O software gera imagens em que são simulados fatores como a velocidade e a pressão do ar liberado por um ventilador nos pulmões, indicando as áreas da estrutura pulmonar onde há maior ou menor pressão, por exemplo. “Eu tenho na imagem uma zona avermelhada. Isso indica uma pressão entre 4 Pa e 5 Pa (Pascal, unidade de pressão). Isso é aceitável? Não sei, mas o médico sabe, ele pode falar se isso pode causar problemas ou não”, demonstra o professor. Inicialmente, o projeto gerava imagens em modelos simplificados dos pulmões. No entanto, a partir de uma colaboração com universidades do exterior, foi possível produzir simulações a partir de imagens de tomografias, tornando-as mais próximas da realidade.
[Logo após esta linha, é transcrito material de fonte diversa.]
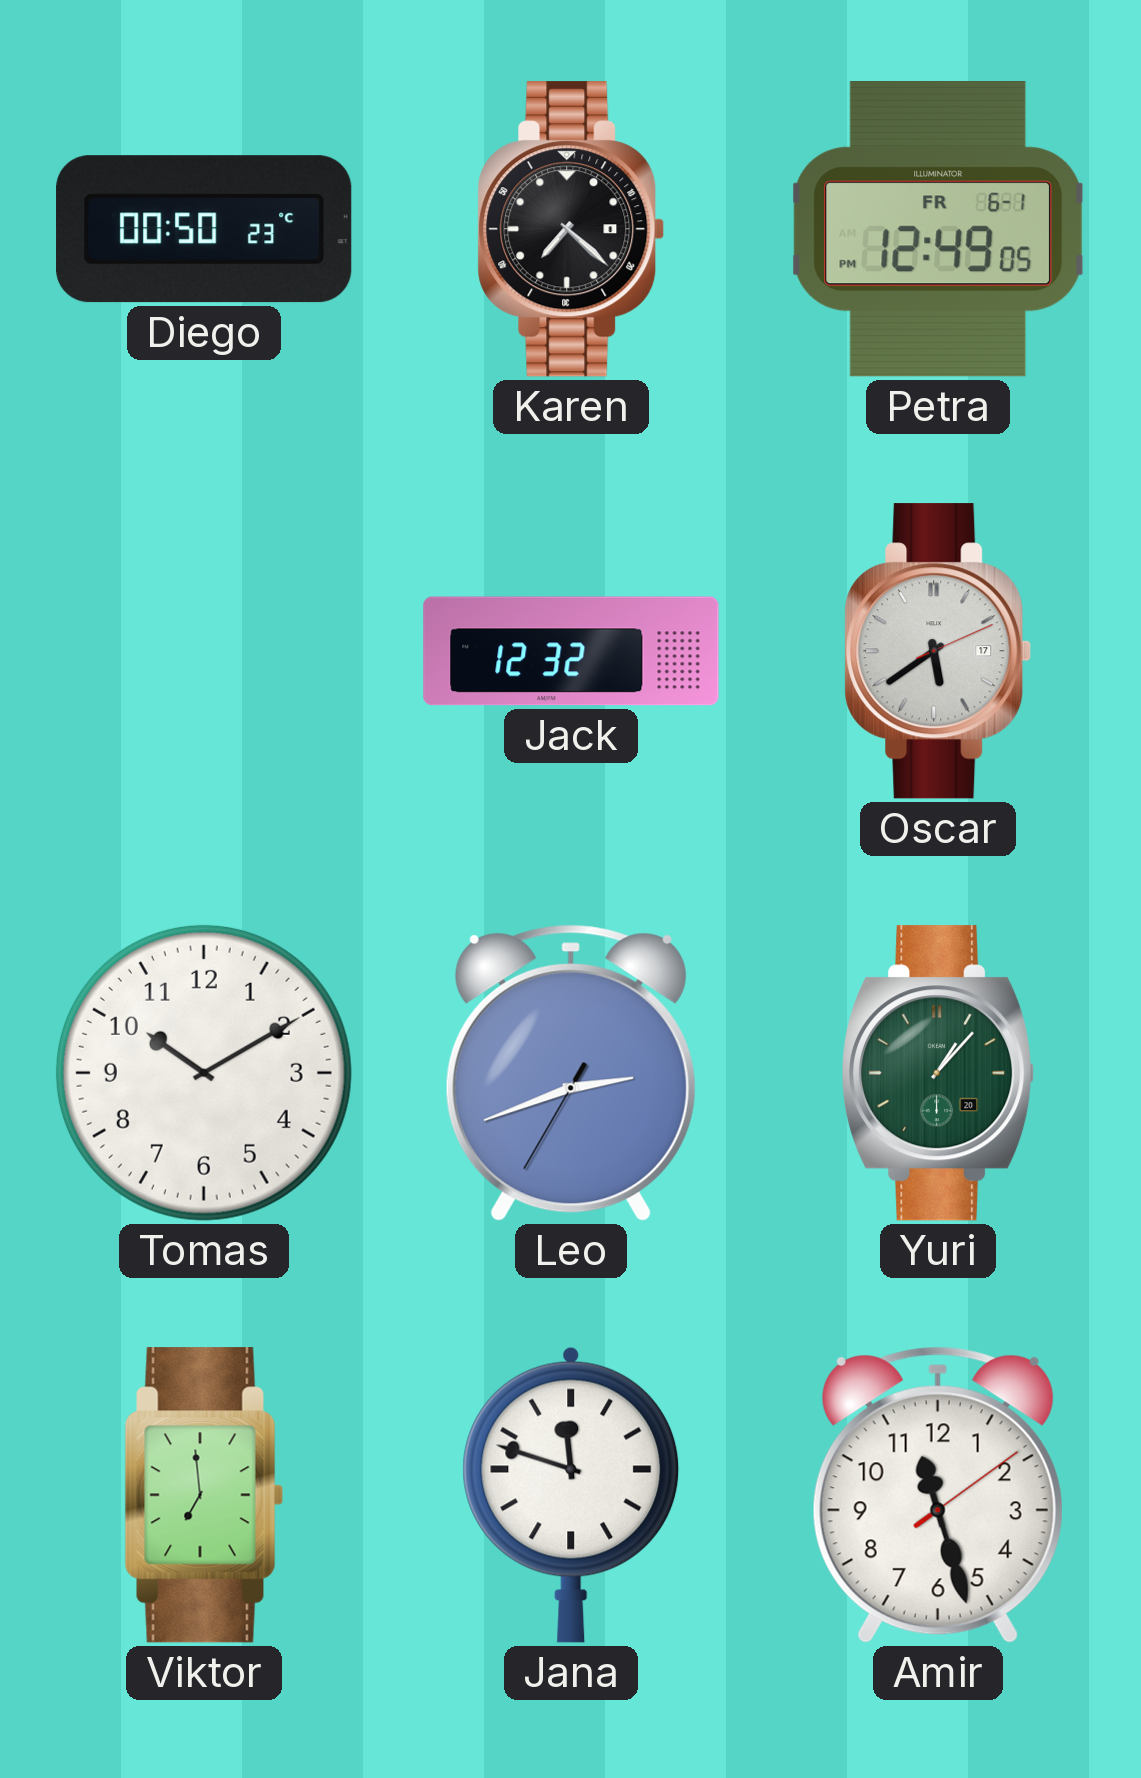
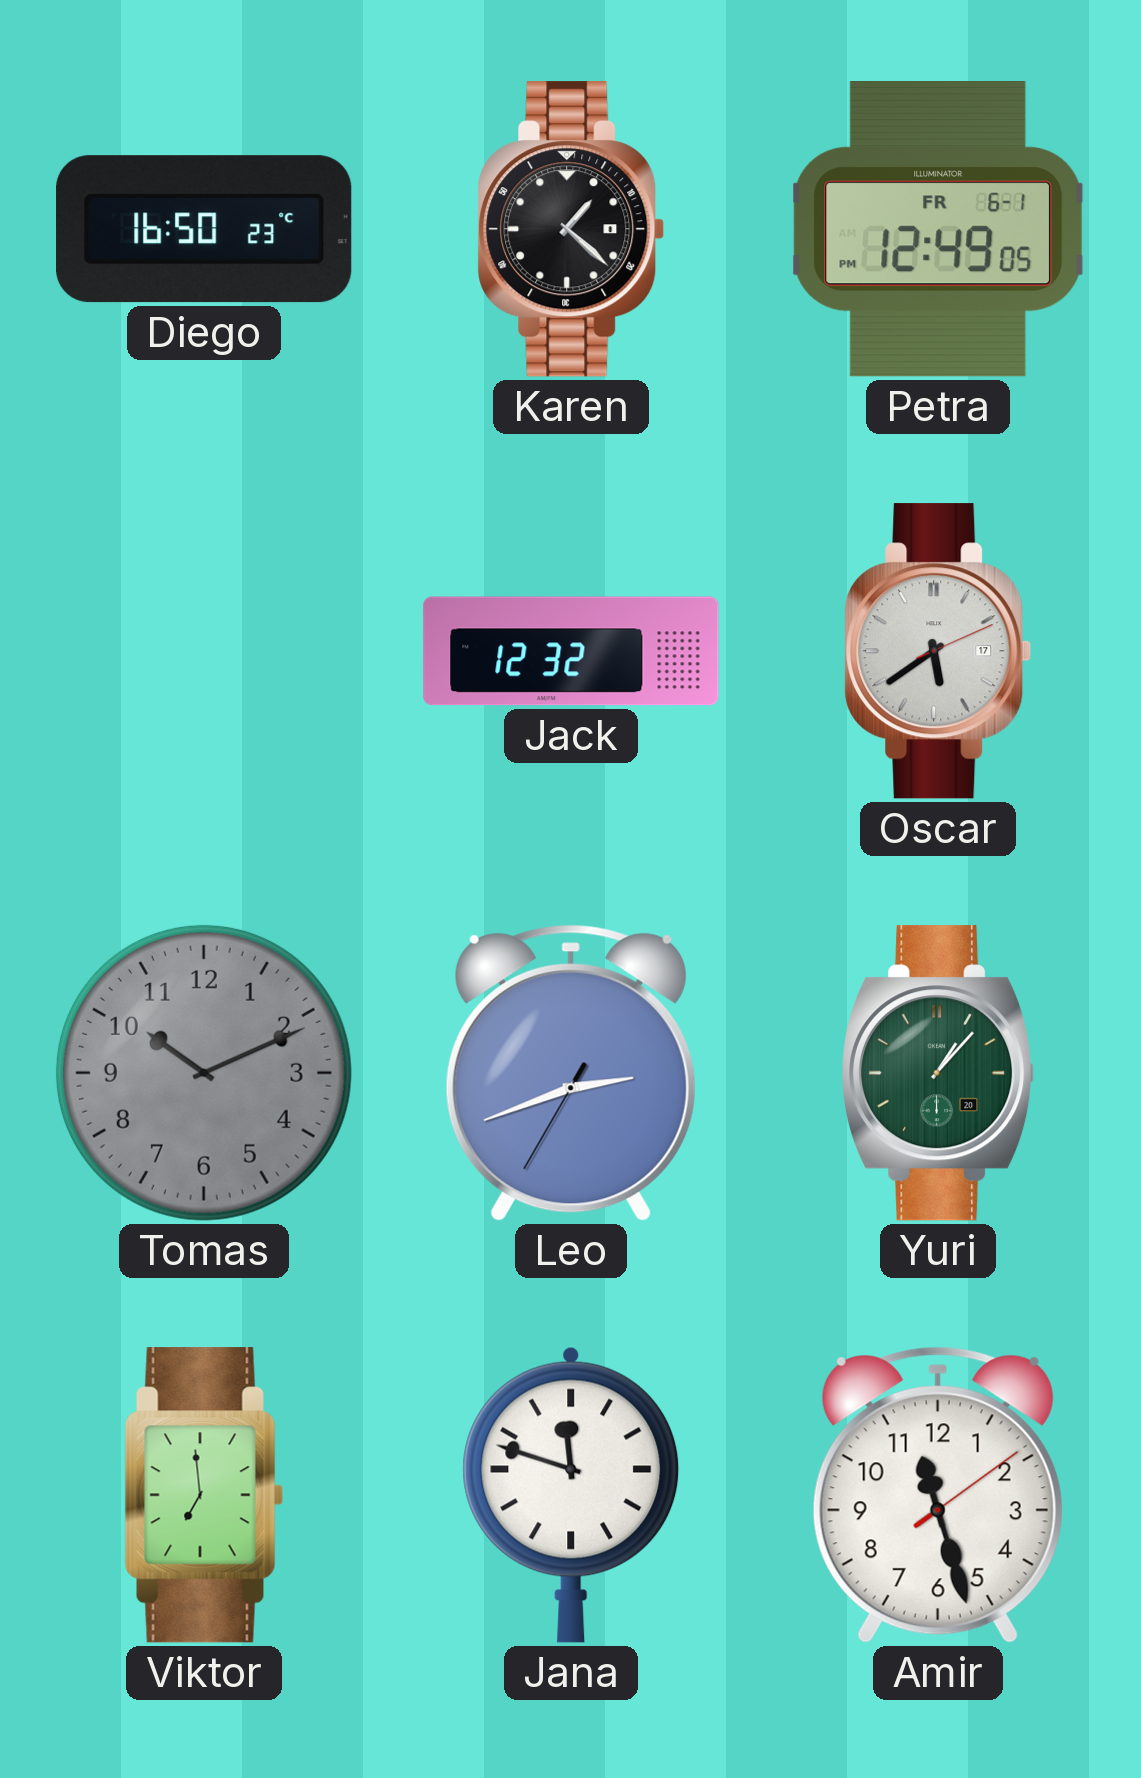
Diego: 00:50 -> 16:50
Karen: 7:22 -> 1:22
Tomas: 10:10 -> 10:11
Tomas dial: white -> grey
montagem mostra quatro imagens que reproduzem as condições da estrutura pulmonar, as duas de cima são mais simplificadas e as de baixo são reproduções de tomografias
Imagens geradas pelo simulador elaborado pelo projeto. As cores indicam em quais regiões do pulmão haverá maior concentração de velocidade ou de pressão do ar vindo dos ventiladores. As duas primeiras imagens são mais simples, as duas de baixo já são as que utilizam imagens feitas de tomografias
Além da geração de imagens, o projeto permite ainda a produção de outros modelos que possam auxiliar também na previsão de como os ventiladores vão se comportar. Sávio menciona a possibilidade de conectar o software a impressoras 3D e, utilizando materiais flexíveis, imprimir uma estrutura pulmonar e conectá-la ao ventilador, verificando o funcionamento de forma ainda mais exata.
O professor comenta que o projeto não tem a finalidade apenas de facilitar o trabalho de médicos e profissionais da saúde. Devido à grande demanda pelos equipamentos e o aumento no número de empresas que se dedicam à sua produção, ele acredita que o sistema deva contribuir também com o trabalho nas indústrias. “Criamos um procedimento de engenharia simples para que qualquer engenheiro possa trabalhar. Disponibilizando isso, a geometria e o set up mais ou menos prontos, para que, se houver uma grande demanda, mais pessoas estejam aptas a ajudar na produção de respiradores. Com isso, poderemos então estender o projeto para o país inteiro e em software aberto, sem custo de licenças”, explica Sávio.
Para os profissionais que estão na linha de frente no combate ao coronavírus, modelos desse tipo podem trazer grandes contribuições para a tomada de decisões rápidas. Thiago Martins acredita que os sistemas podem ser aperfeiçoados até o ponto de simular as condições de um pulmão doente. “As forças que regem a dinâmica respiratória podem ser simuladas. Se você considerar a resistência pulmonar, resistência de vias aéreas, complacência pulmonar, quantidade de ar que entra a cada ciclo respiratório, quantidade de oxigênio dissolvido no ar, entre outros parâmetros, e criar um modelo matemático que consiga simular todas essas variáveis, você consegue algo bem próximo do real”, avalia o médico.